6. What are you most proud of achieving?
We’ve made huge strides over the last 20 years, but we’re probably proudest of achieving bans on the three cruellest factory farming systems, namely veal crates for calves, gestation crates for pregnant pigs, and barren battery cages for laying hens. We’re also enormously proud of bringing about EU wide recognition that farm animals are sentient beings, capable of feeling pain and suffering – and also joy if we allow them to, something that seems to be at the heart of biodynamic approach, too.
But we don’t sit on our laurels. We work with over 700 food companies worldwide to bring about real change to improve all aspects of animal welfare in our food system. Our work with companies involves persuading them to make policy commitments such as only selling or using cage-free eggs or dairy products from cows allowed to graze.
7.We’ve just voted to leave the EU. What would you most like our politicians to do about animal welfare?
I most want the UK government to restore the UK to its leadership role; to encourage our country to once again become a world leader in animal welfare. We are serious about the welfare of our pets, and its time to get serious about the welfare of our farm animals. We especially want to see a ban on the live export of animals for slaughter. Once we’ve left the EU, there will be no more excuses, and we’ll be campaigning hard to make this happen.

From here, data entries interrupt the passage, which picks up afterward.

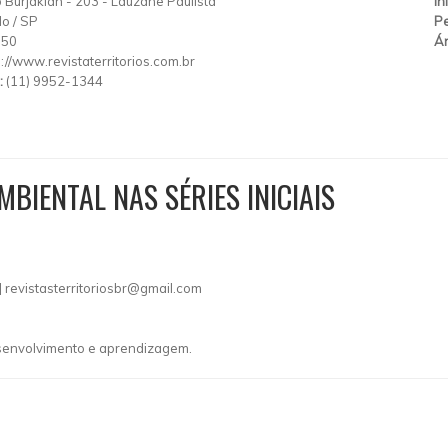
 Burjakian
-
203
-
Lauzane Paulista
In
lo
/
SP
Pe
150
Ár
p://www.revistaterritorios.com.br
:
(11) 9952-1344
BIENTAL NAS SÉRIES INICIAIS
|
revistasterritoriosbr@gmail.com
esenvolvimento e aprendizagem.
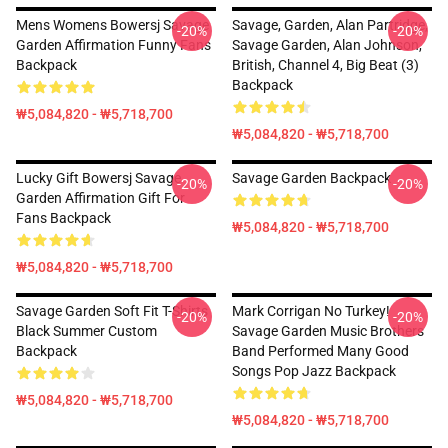
Mens Womens Bowersj Savage
Savage, Garden, Alan Partridge,
-20%
-20%
Garden Affirmation Funny Fans
Savage Garden, Alan Johnson,
Backpack
British, Channel 4, Big Beat (3)
Backpack
₩5,084,820 - ₩5,718,700
₩5,084,820 - ₩5,718,700
Lucky Gift Bowersj Savage
Savage Garden Backpack
-20%
-20%
Garden Affirmation Gift For
Fans Backpack
₩5,084,820 - ₩5,718,700
₩5,084,820 - ₩5,718,700
Savage Garden Soft Fit T-Shirts
Mark Corrigan No Turkey!
-20%
-20%
Black Summer Custom
Savage Garden Music Brothers
Backpack
Band Performed Many Good
Songs Pop Jazz Backpack
₩5,084,820 - ₩5,718,700
₩5,084,820 - ₩5,718,700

8. Meanwhile, how can consumers help ensure better animal welfare standards are the norm?
Consumers are key, and their support crucial. A positive decision to buy pasture fed, free-range, organic, and biodynamic meat, milk and eggs is the best way to reward farmers and give them confidence that they are doing the right thing, and puts pressure on governments to take animal welfare seriously.
9.And biodynamic meat?
For me, the biodynamic approach to animal welfare is the food industry’s best kept secret and has the potential to offer some of the best animal welfare standards. I hope I can help let this secret out of the bag and bring biodynamic farming to a much wider audience.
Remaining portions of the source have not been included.